Did you know that bears will remember their last source of food and return there when hungry, sometimes travelling over 100 kilometres?

That’s reason enough to brush up on some Bear Wise tips.

Ontario and the Ontario Provincial Police are reminding the public to do its part to avoid human-bear interactions this spring. It is important to check around homes and remove the most popular bear attractants.

April is the beginning of bear season and with it comes an increase in bear sightings in urban areas. As bears wake up after a winter of hibernation, they are faced with a scarcity of natural food sources, leading black bears to forage for food in garbage cans and bird feeders.

Top tips for preventing bears from visiting your neighbourhood include:

  • Storing garbage in waste containers with tight-fitting lids
  • Putting out garbage only on the morning of pickup
  • Filling bird feeders, including seed, suet and nectar, only during the winter when bears are hibernating
  • Cleaning food residue and grease from outdoor barbecue grills after each use
  • Keeping pet food indoors.

The OPP advises that this time of year, more bears come into urban areas in search of food but not every bear sighting is an emergency situation.

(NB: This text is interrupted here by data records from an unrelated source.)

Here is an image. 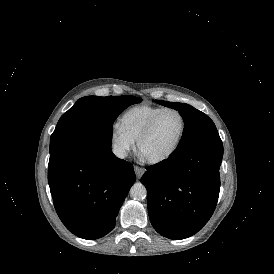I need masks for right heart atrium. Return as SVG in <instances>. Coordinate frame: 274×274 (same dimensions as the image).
Listing matches in <instances>:
<instances>
[{
  "label": "right heart atrium",
  "instance_id": "d8ad5b80",
  "mask_svg": "<svg viewBox=\"0 0 274 274\" xmlns=\"http://www.w3.org/2000/svg\"><path fill=\"white\" fill-rule=\"evenodd\" d=\"M110 145L116 155L122 159L134 149L135 143L117 125L110 129Z\"/></svg>",
  "mask_w": 274,
  "mask_h": 274
}]
</instances>
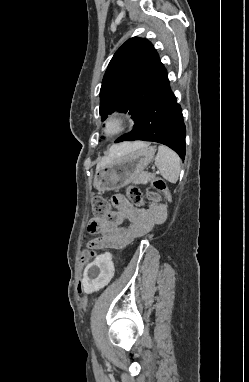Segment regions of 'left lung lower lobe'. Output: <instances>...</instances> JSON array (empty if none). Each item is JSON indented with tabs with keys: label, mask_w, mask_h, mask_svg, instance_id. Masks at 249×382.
Wrapping results in <instances>:
<instances>
[{
	"label": "left lung lower lobe",
	"mask_w": 249,
	"mask_h": 382,
	"mask_svg": "<svg viewBox=\"0 0 249 382\" xmlns=\"http://www.w3.org/2000/svg\"><path fill=\"white\" fill-rule=\"evenodd\" d=\"M185 134L182 110L166 77L133 130L115 143L134 140L158 142L170 147L184 159Z\"/></svg>",
	"instance_id": "obj_1"
}]
</instances>
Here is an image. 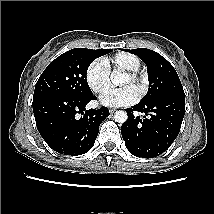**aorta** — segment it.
Returning <instances> with one entry per match:
<instances>
[{"instance_id":"1","label":"aorta","mask_w":214,"mask_h":214,"mask_svg":"<svg viewBox=\"0 0 214 214\" xmlns=\"http://www.w3.org/2000/svg\"><path fill=\"white\" fill-rule=\"evenodd\" d=\"M111 81L114 85H119L122 82V74L118 71H113L111 73ZM128 119V115L125 111L119 110L114 114V120L118 123H125Z\"/></svg>"}]
</instances>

Here is who to call if you encounter a bear.

Non-Emergency Encounters

Call the toll-free Bear Wise reporting line at 1-866-514-2327 (TTY 705-945-7641) if a black bear is:

  • Roaming around, checking garbage cans
  • Breaking into a shed where garbage or food is stored
  • In a tree
  • Pulling down a bird feeder or knocking over a barbecue
  • Moving through a backyard or field but is not lingering.

This line operates 24-hours a day, seven days a week, from April 1 to November 30. Staff can provide advice about bear behaviour, how to avoid human-bear interactions and how to remove attractants from your property.

Emergency Situations

Call 911 or your local police force if a bear poses an immediate threat to personal safety by exhibiting threatening or aggressive behaviour, such as:

  • Entering a schoolyard when school is in session
  • Stalking people and lingering on-site
  • Entering or trying to enter a residence
  • Wandering into a public gathering
  • Killing livestock/pets and lingering on site.

Police are the first responder for any emergency situation. If requested by police, the Ministry of Natural Resources and Forestry will respond to emergency situations to assist during daylight hours.